Dynamic full-field optical coherence tomography: 3D live-imaging of retinal organoids



Credit: by Jules Scholler, Kassandra Groux, Olivier Goureau, José-Alain Sahel, Mathias Fink, Sacha Reichman, Claude Boccara and Kate Grieve

Current modalities for imaging living tissues and 3D cell cultures are invasive, slow or lacking in spatial resolution. Dynamic full-field optical coherence tomography (D-FFOCT) is a label-free, non-invasive, quantitative technique allying high spatial and temporal resolutions. This technique relies on low coherence interferometry to amplify the phase and amplitude fluctuations, created by moving scattering structures inside biological samples, yielding a motility contrast. D-FFOCT opens up the possibility of following the development of complex 3D multicellular structures, such as retinal organoids.

In a new paper by Jules Scholler, Kassandra Groux, et al., published in Light: Science & Applications, a team of optics experts (Institut Langevin, Paris, France) led by Dr Kate Grieve from the Quinze-Vingts National Eye Hospital (Paris, France), in collaboration with cell biologists (Institut de la Vision, Paris, France), have developed and applied a new imaging modality for the imaging of in-development retinal organoids.

These scientists summarize the operational principle of their microscope:

“We use the interferometric amplification of a full field optical coherence tomography device and study the fluctuation of the interferometric signal to quantitatively construct tomographic volumes with a metabolic contrast.

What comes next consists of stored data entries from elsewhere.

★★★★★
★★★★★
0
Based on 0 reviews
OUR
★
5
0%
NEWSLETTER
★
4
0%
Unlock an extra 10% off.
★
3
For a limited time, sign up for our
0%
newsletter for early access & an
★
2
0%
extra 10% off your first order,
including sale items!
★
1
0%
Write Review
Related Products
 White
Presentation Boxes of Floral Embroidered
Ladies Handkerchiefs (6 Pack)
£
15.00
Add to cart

Owing to our high sensitivity, we are able to reconstruct highly contrasted images of almost transparent samples without using any exogenous labels.”

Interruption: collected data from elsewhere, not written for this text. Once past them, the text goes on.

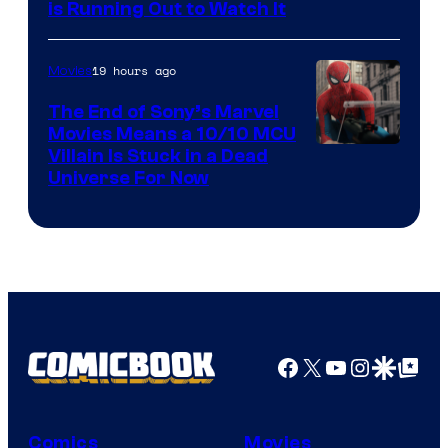
is Running Out to Watch It
19 hours ago
Movies
The End of Sony’s Marvel
Movies Means a 10/10 MCU
Villain Is Stuck in a Dead
Universe For Now
Facebook
X
YouTube
Instagra
Google Disco
Google Top Pos
Comics
Movies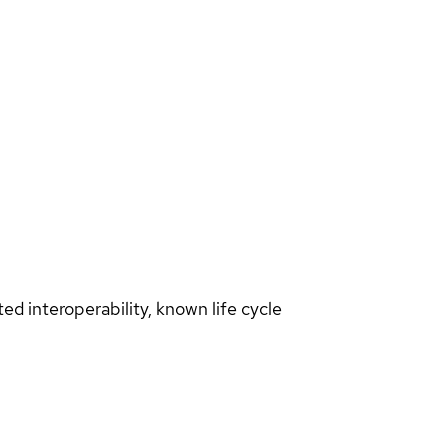
d interoperability, known life cycle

“Owing to the full field configuration and the high sensitivity, our method is faster and requires much lower illumination intensity than nonlinear microscopy techniques that can damage the sample irreversibly. This allows us to study the development of the same sample over periods of several weeks” they added.

“D-FFOCT will have many potential applications for in vitro living tissue including disease modeling, cancer screening, and drug screening” the scientists forecast.